The low thermal conductivity molded body obtained in the present invention preferably has an expansion ratio of 1.1 to 2.0 times of the entire molded body, and a thermal conductivity of 0.3 to 0.15 W / Mk. The durometer hardness is 75 to 85. When the expansion ratio exceeds 2.0 times, the strength is greatly reduced.
Furthermore, in the low thermal conductive molded body, it is preferable that the surface (contact side) of the skin layer is provided with irregularities since the contact temperature feeling temperature of the limb is further lowered. The method for forming the surface irregularities is not particularly limited, and specifically, a chemical roughening method in which the surface treatment is performed with chemicals, a physical roughening method in which the surface treatment is performed with laser irradiation, a metal brush, sandpaper, etc. Examples thereof include a mechanical surface-roughening method for surface treatment and a method of forming irregularities on the surface of the skin layer of the mold in advance and forming it simultaneously with extrusion.

[Heat shielding resin laminate]
The low thermal conductivity molded article of the present invention has low thermal conductivity and is excellent in hardness and wear resistance.
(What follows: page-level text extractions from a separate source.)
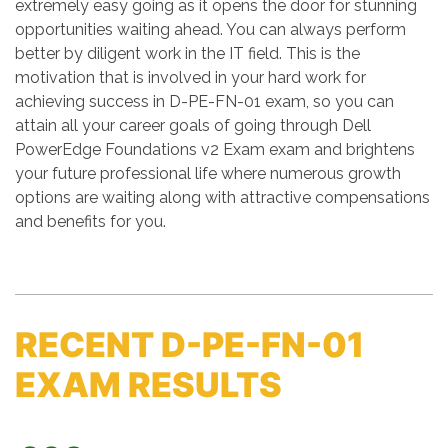
extremely easy going as it opens the door for stunning
opportunities waiting ahead. You can always perform
better by diligent work in the IT field. This is the
motivation that is involved in your hard work for
achieving success in D-PE-FN-01 exam, so you can
attain all your career goals of going through Dell
PowerEdge Foundations v2 Exam exam and brightens
your future professional life where numerous growth
options are waiting along with attractive compensations
and benefits for you.
RECENT D-PE-FN-01
EXAM RESULTS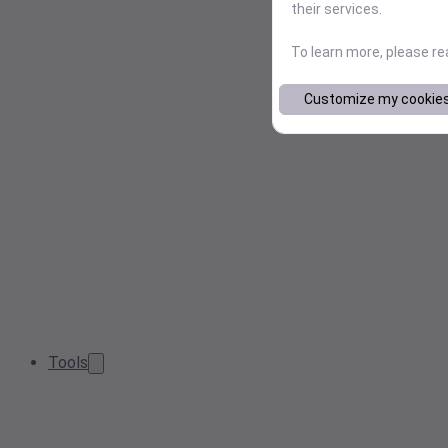
their services.
To learn more, please r
Customize my cookie
Tools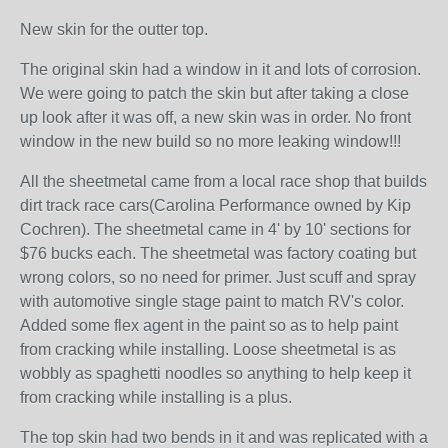
New skin for the outter top.
The original skin had a window in it and lots of corrosion.
We were going to patch the skin but after taking a close
up look after it was off, a new skin was in order. No front
window in the new build so no more leaking window!!!
All the sheetmetal came from a local race shop that builds
dirt track race cars(Carolina Performance owned by Kip
Cochren). The sheetmetal came in 4' by 10' sections for
$76 bucks each. The sheetmetal was factory coating but
wrong colors, so no need for primer. Just scuff and spray
with automotive single stage paint to match RV's color.
Added some flex agent in the paint so as to help paint
from cracking while installing. Loose sheetmetal is as
wobbly as spaghetti noodles so anything to help keep it
from cracking while installing is a plus.
The top skin had two bends in it and was replicated with a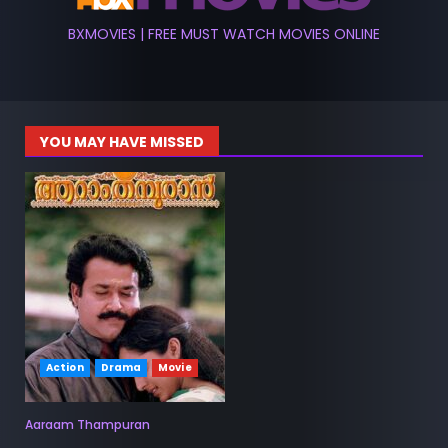
BXMOVIES | FREE MUST WATCH MOVIES ONLINE
YOU MAY HAVE MISSED
Action
Drama
Movie
Aaraam Thampuran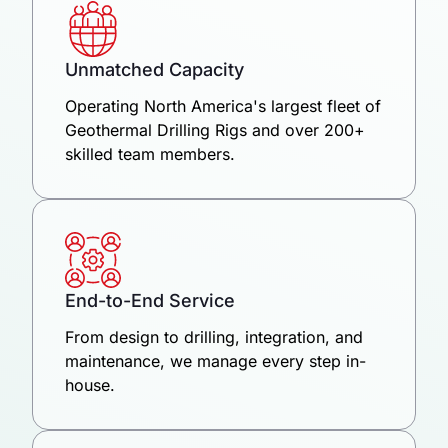
Unmatched Capacity
Operating North America's largest fleet of
Geothermal Drilling Rigs and over 200+
skilled team members.
End-to-End Service
From design to drilling, integration, and
maintenance, we manage every step in-
house.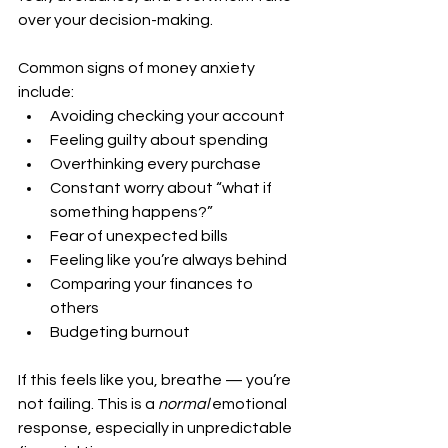
over your decision-making.
Common signs of money anxiety 
include:
Avoiding checking your account
Feeling guilty about spending
Overthinking every purchase
Constant worry about “what if 
something happens?”
Fear of unexpected bills
Feeling like you’re always behind
Comparing your finances to 
others
Budgeting burnout
If this feels like you, breathe — you’re 
not failing. This is a 
normal
 emotional 
response, especially in unpredictable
When building a building material such as a flooring using the low thermal conductive molded body, strength and rigidity are required. Therefore, a resin base material is used as a base, and the low thermal conductive molded body is formed on the base material. A (skin layer) is laminated to form a heat shielding resin laminate.
In FIG. 2, the cross-sectional SEM photograph of the heat-shielding resin laminated body obtained by this invention is shown.
As the resin used as the resin base material, the above-mentioned (A) thermoplastic resin is used without limitation. Among these thermoplastic resins, from the viewpoint of impact resistance, rigidity, flame retardancy, and weather resistance. ABS resin, ASA resin, vinyl chloride resin or a mixed resin thereof is preferable.
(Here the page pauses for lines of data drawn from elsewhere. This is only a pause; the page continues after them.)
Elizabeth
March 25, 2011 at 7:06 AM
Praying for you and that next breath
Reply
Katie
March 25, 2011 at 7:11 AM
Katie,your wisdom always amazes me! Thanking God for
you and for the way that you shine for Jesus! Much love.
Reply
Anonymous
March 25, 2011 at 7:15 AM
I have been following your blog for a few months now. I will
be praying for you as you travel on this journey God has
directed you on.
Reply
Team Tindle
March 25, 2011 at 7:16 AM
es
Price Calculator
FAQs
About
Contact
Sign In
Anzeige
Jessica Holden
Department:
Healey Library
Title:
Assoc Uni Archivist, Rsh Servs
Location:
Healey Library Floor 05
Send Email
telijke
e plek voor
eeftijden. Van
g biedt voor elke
Further, it is particularly preferable that the resin base material has a wood texture, is self-extinguishing, and is incombustible as a building material. For this purpose, a flame retardant is usually blended in an amount of about 5 to 15% by mass in addition to the thermoplastic resin and wood powder.
As a flame retardant, it does not specifically limit but a well-known material can be used. Specifically, inorganic flame retardants such as antimony trioxide, antimony pentoxide, aluminum hydroxide, and magnesium hydroxide; phosphorus flame retardants such as triphenyl phosphate and aromatic condensed phosphate ester; tetrabromobisphenol A, deca Illustrative are halogenated organic flame retardants such as bromodiphenyl ether, brominated polyethylene and brominated polycarbonate. A halogen-based organic flame retardant or an inorganic flame retardant is preferably used.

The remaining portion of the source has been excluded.